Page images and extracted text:
********************

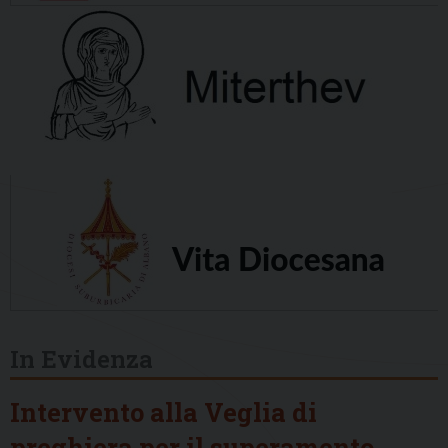
In Evidenza
Intervento alla Veglia di
preghiera per il superamento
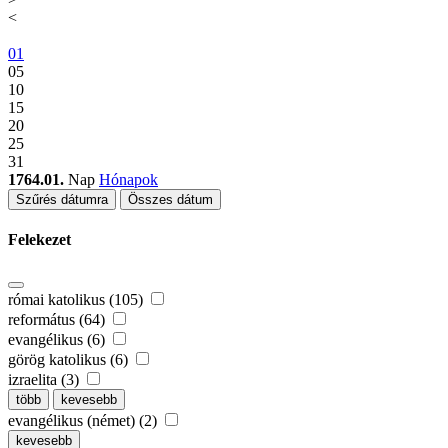
<
01
05
10
15
20
25
31
1764.01.
Nap
Hónapok
Szűrés dátumra
Összes dátum
Felekezet
római katolikus (105)
református (64)
evangélikus (6)
görög katolikus (6)
izraelita (3)
több
kevesebb
evangélikus (német) (2)
kevesebb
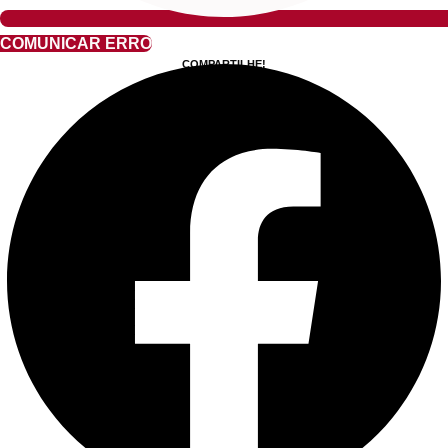
COMUNICAR ERRO
COMPARTILHE!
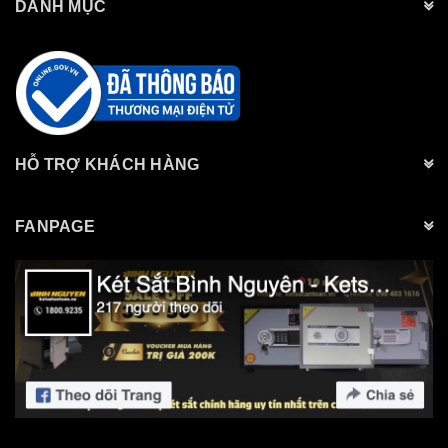
DANH MỤC
HỖ TRỢ KHÁCH HÀNG
FANPAGE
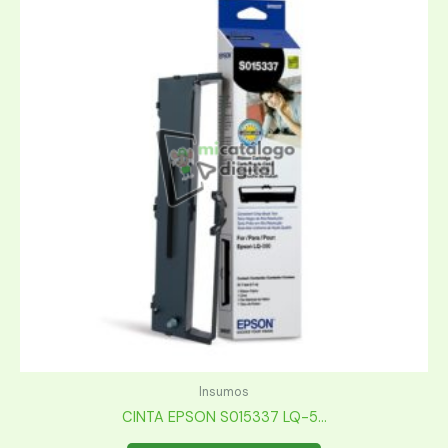
Insumos
CINTA EPSON S015337 LQ-5...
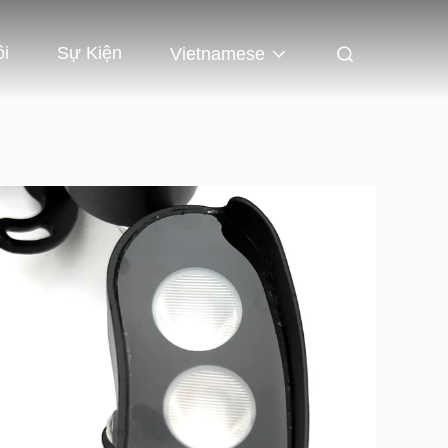
ôi
Sự Kiện
Vietnamese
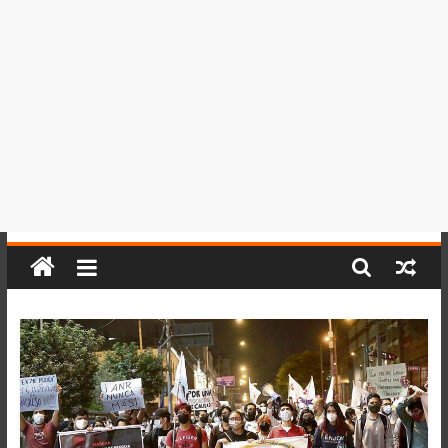
del
Perú,
Mundo
,
Ucayali,
San
Martín
y
Loreto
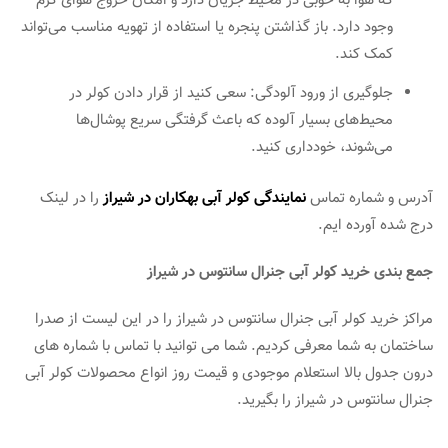
که هوا به خوبی در محیط جریان دارد و امکان خروج هوای گرم
وجود دارد. باز گذاشتن پنجره یا استفاده از تهویه مناسب می‌تواند
کمک کند.
جلوگیری از ورود آلودگی: سعی کنید از قرار دادن کولر در
محیط‌های بسیار آلوده که باعث گرفتگی سریع پوشال‌ها
می‌شوند، خودداری کنید.
آدرس و شماره تماس
نمایندگی کولر آبی بهکاران در شیراز
را در لینک
درج شده آورده ایم.
جمع بندی خرید کولر آبی جنرال سانتوس در شیراز
مراکز خرید کولر آبی جنرال سانتوس در شیراز را در این لیست از صدرا
ساختمان به شما معرفی کردیم. شما می توانید با تماس با شماره های
درون جدول بالا استعلام موجودی و قیمت روز انواع محصولات کولر آبی
جنرال سانتوس در شیراز را بگیرید.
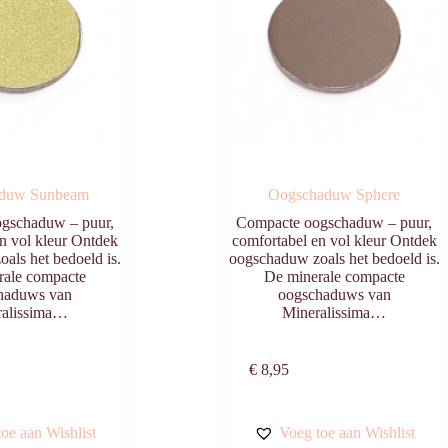
duw Sunbeam
Oogschaduw Sphere
gschaduw – puur,
Compacte oogschaduw – puur,
n vol kleur Ontdek
comfortabel en vol kleur Ontdek
als het bedoeld is.
oogschaduw zoals het bedoeld is.
rale compacte
De minerale compacte
haduws van
oogschaduws van
ralissima…
Mineralissima…
Toevoegen aan
Toevoegen aa
€
8,95
winkelwagen
winkelwagen
oe aan Wishlist
Voeg toe aan Wishlist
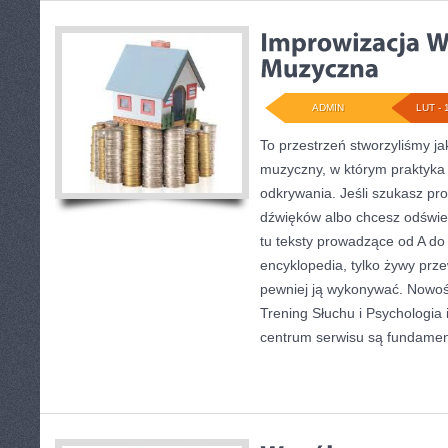
ADMIN
LUT - 
To przestrzeń stworzyliśmy j
muzyczny, w którym praktyka 
odkrywania. Jeśli szukasz pros
dźwięków albo chcesz odświe
tu teksty prowadzące od A do 
encyklopedia, tylko żywy prze
pewniej ją wykonywać. Nowośc
Trening Słuchu i Psychologia
centrum serwisu są fundame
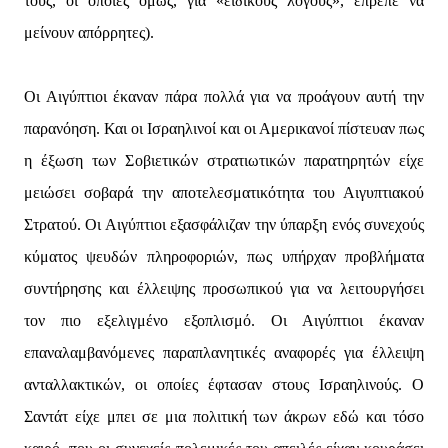
τους, οι οποίες όμως, για «ειδικούς λόγους», έπρεπε να
μείνουν απόρρητες).
Οι Αιγύπτιοι έκαναν πάρα πολλά για να προάγουν αυτή την
παρανόηση. Και οι Ισραηλινοί και οι Αμερικανοί πίστευαν πως
η έξωση των Σοβιετικών στρατιωτικών παρατηρητών είχε
μειώσει σοβαρά την αποτελεσματικότητα του Αιγυπτιακού
Στρατού. Οι Αιγύπτιοι εξασφάλιζαν την ύπαρξη ενός συνεχούς
κύματος ψευδών πληροφοριών, πως υπήρχαν προβλήματα
συντήρησης και έλλειψης προσωπικού για να λειτουργήσει
τον πιο εξελιγμένο εξοπλισμό. Οι Αιγύπτιοι έκαναν
επαναλαμβανόμενες παραπλανητικές αναφορές για έλλειψη
ανταλλακτικών, οι οποίες έφτασαν στους Ισραηλινούς. Ο
Σαντάτ είχε μπει σε μια πολιτική των άκρων εδώ και τόσο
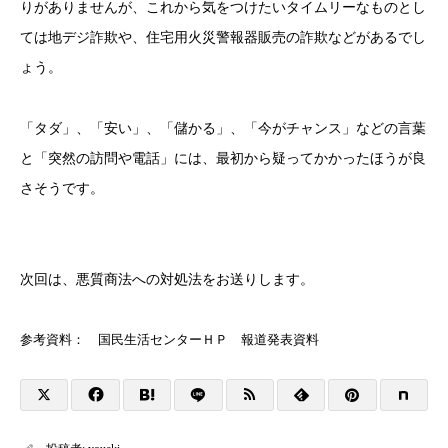
りがありませんが、これから気をつけたいタイムリーなものとし
ては地デジ詐欺や、住宅用火災警報器販売の詐欺などがあるでし
ょう。
「タダ」、「安い」、「儲かる」、「今がチャンス」などの言葉
と「突然の訪問や電話」には、最初から疑ってかかったほうが良
さそうです。
次回は、悪質商法への対処法をお送りします。
参考資料： 国民生活センターＨＰ 報道発表資料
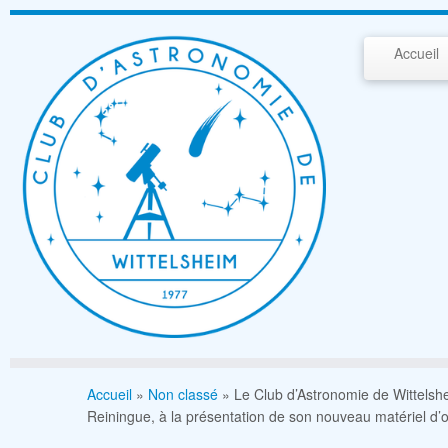
Passer
au
Accueil
contenu
Accueil
»
Non classé
»
Le Club d’Astronomie de Wittelshe
Reiningue, à la présentation de son nouveau matériel d’o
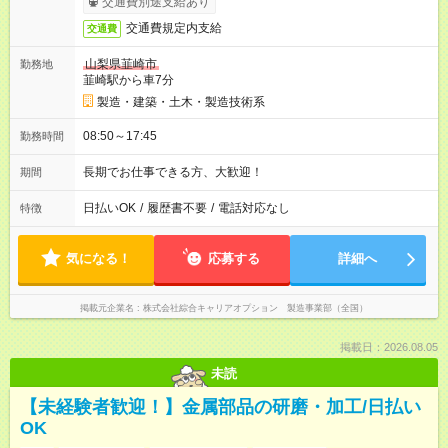
交通費別途支給あり
交通費規定内支給
交通費
山梨県韮崎市
勤務地
韮崎駅から車7分
製造・建築・土木・製造技術系
08:50～17:45
勤務時間
長期でお仕事できる方、大歓迎！
期間
日払いOK
/
履歴書不要
/
電話対応なし
特徴
気になる！
応募する
詳細へ
掲載元企業名
株式会社綜合キャリアオプション 製造事業部（全国）
掲載日：2026.08.05
未読
【未経験者歓迎！】金属部品の研磨・加工/日払い
OK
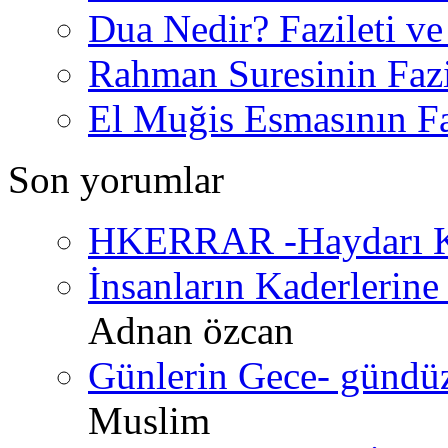
Dua Nedir? Fazileti ve
Rahman Suresinin Fazi
El Muğis Esmasının Faz
Son yorumlar
HKERRAR -Haydarı Ke
İnsanların Kaderlerine 
Adnan özcan
Günlerin Gece- gündüz 
Muslim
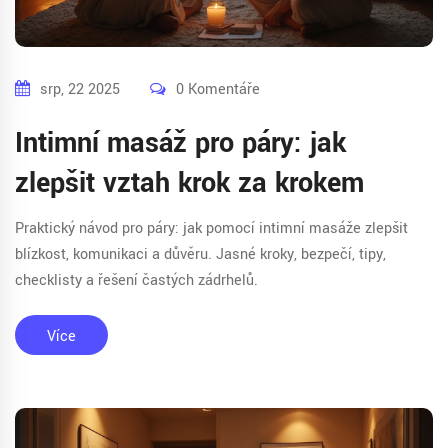
srp, 22 2025
0 Komentáře
Intimní masáž pro páry: jak
zlepšit vztah krok za krokem
Praktický návod pro páry: jak pomocí intimní masáže zlepšit
blízkost, komunikaci a důvěru. Jasné kroky, bezpečí, tipy,
checklisty a řešení častých zádrhelů.
Více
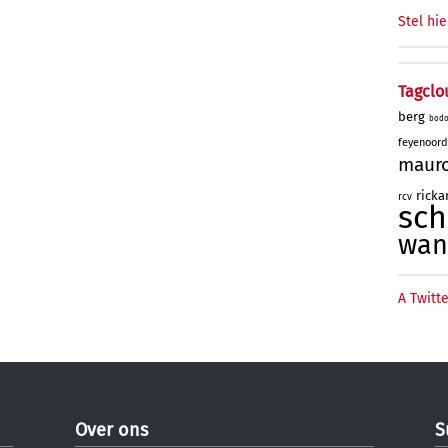
Stel hie
Tagclo
berg
bod
feyenoord
maur
rick
rcv
sc
wan
A Twitte
Over ons
S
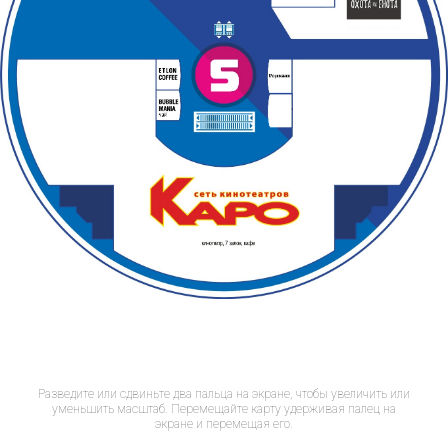
Разведите или сдвиньте два пальца на экране, чтобы увеличить или
уменьшить масштаб. Перемещайте карту удерживая палец на
экране и перемещая его.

********************

Every line of the data that includes the word "έκαναν" should be copied.

• _SOLUTION TO THIS EXERCISE_:
Οι Αιγύπτιοι έκαναν πάρα πολλά για να προάγουν αυτή την
τον πιο εξελιγμένο εξοπλισμό. Οι Αιγύπτιοι έκαναν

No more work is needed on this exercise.